My life has always been really hectic with all the responsibilities that I had on my shoulder.... When I was 17 I moved to US and I had to take care of my dad and I was getting ready to graduate from high school... When I went off to college I was just starting to have some fun ... but it was at the beginning of the second semester when my mom was diagnosed with Metastatic Breast Cancer, and ever since my life has changed in many ways.In college there were few guys who liked me , but since I knew they were not my type I just pushed them away. My biggest problems are my self steam and my social skills, I always think I am too fat and ugly for any guy and I cant seem to be able to show my interest to guys that I like..As I said in the few past years my life has been a challenge .... I am a full time care giver now, I moved back to home with mom which is a challenge because I cant connect with people here... I am taking my classes online.. and so I am always too busy to meet anyone here. I have come to the conclusion that I am going to be single for probably few more years maybe 5 or 6 ...but its so hard for me to be ok with that.. with the situation that I am in right now, I some times just need some one to hug me and tell me that they are going to be there no matter what. I just want support from some one more than a friend.... and its so frustrating that I don't have it. I just dont think if I'll ever meet anyone. Im so damn tired of looking for the "one"..
If you have faith in God, and if I were in your shoes, I would start praying God to send me a right man for my boy friend. Not all men are created equal. So, if you just want any boy friend, he could put your self esteem even worth. I would imagine you want a boy friend who is supportive and good for you.
I know life can deal some pretty bad blows. I think you are a wonderful person to give so much of your time to help family. I think that shows you have a great deal of compassion. At times, we all need a “pick up” in life. We see only the bad things that stare us in the eye on a daily basis and wonder if we can ever move on. I truly believe things happen for a reason. Some are good and some are bad. We just don’t know what we are really supposed to do, more like lost in the world. Some people look at a person on the outside and judge from what they see rather then look at what a person has to offer on the inside. I have come to realize that no human is perfect no matter how they try to look it or act like it. Time counts and keeps counting. We never no where it’s going to lead us. I truly hope you can hang in there, find someone to talk too and the time to do it. Easier said than done. I know.

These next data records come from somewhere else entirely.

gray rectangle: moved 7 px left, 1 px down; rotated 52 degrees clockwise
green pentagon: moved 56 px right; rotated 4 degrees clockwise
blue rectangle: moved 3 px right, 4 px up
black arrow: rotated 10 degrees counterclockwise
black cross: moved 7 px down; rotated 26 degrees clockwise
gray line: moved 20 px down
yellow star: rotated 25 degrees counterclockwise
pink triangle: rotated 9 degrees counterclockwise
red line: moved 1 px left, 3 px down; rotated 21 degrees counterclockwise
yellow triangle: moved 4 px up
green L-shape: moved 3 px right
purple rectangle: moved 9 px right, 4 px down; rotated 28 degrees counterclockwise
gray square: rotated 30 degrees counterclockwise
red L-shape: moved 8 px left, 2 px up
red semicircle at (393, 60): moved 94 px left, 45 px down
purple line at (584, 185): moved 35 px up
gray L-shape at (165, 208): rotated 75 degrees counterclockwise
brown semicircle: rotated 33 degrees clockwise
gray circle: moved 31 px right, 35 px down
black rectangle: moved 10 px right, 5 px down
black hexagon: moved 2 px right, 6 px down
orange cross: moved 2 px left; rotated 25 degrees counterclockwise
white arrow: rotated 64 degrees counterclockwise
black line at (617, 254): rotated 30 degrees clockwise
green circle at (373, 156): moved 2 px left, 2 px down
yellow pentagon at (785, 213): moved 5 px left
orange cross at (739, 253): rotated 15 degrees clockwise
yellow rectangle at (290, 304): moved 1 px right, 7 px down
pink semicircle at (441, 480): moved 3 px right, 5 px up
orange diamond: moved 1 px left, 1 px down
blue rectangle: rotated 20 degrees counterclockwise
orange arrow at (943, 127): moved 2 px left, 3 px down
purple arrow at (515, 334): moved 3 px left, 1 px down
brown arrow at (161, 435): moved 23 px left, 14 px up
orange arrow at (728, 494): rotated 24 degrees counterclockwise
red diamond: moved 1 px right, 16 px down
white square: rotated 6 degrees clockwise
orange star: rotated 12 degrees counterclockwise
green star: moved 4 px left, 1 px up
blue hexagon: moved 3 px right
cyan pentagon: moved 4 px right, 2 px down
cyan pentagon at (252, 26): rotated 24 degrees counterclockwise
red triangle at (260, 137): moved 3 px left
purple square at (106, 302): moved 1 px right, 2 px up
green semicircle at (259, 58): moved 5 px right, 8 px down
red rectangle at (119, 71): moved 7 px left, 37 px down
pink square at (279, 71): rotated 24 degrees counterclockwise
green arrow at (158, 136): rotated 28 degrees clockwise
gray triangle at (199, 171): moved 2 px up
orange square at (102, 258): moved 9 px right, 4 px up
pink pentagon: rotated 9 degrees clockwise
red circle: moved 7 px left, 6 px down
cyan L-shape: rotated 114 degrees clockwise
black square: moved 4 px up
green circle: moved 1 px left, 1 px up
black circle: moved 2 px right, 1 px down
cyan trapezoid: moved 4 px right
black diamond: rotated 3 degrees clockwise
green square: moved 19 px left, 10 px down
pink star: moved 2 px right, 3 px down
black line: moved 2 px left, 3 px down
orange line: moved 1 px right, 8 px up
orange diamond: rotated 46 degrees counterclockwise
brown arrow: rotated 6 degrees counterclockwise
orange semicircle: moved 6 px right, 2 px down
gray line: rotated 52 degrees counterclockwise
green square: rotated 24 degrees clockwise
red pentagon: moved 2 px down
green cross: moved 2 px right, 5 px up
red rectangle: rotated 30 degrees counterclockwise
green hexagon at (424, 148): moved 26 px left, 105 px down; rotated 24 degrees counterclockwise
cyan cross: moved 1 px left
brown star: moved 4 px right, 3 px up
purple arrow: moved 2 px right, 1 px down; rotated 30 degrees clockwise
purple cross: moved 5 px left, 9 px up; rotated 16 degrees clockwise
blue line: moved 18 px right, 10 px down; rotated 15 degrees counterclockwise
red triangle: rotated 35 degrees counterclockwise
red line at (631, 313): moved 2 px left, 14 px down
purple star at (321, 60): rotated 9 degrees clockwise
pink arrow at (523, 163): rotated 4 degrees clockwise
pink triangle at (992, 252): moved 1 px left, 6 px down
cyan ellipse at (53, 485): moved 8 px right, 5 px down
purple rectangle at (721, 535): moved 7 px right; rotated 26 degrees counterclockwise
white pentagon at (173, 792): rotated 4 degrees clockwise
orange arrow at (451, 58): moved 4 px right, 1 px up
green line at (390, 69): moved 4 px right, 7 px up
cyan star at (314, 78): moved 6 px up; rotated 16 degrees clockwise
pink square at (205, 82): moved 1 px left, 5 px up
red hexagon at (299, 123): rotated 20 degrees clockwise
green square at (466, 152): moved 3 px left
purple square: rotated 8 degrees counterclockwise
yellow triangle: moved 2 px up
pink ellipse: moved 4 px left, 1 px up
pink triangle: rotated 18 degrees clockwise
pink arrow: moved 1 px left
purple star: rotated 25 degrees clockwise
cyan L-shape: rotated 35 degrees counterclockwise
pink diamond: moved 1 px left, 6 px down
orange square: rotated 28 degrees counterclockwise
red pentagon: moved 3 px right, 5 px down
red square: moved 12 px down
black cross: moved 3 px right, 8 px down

First off honey, let me start off by saying you got your answer, "but its so hard for me to be okay with that" if you know that you won't be okay with it, then go look! Sometimes we know what we want but we just hesitate to look for it or even try harder. I know it's hard in your situation honey you got people to take care of, but everyone does, because this is what we call "responsibility". Our life is to short to give up on, you should never give up! For us to enjoy our life we must "climb the ladder" and aim for something bigger. So don't stop looking and plus your only 22!!!!!!!!!!!!!!!!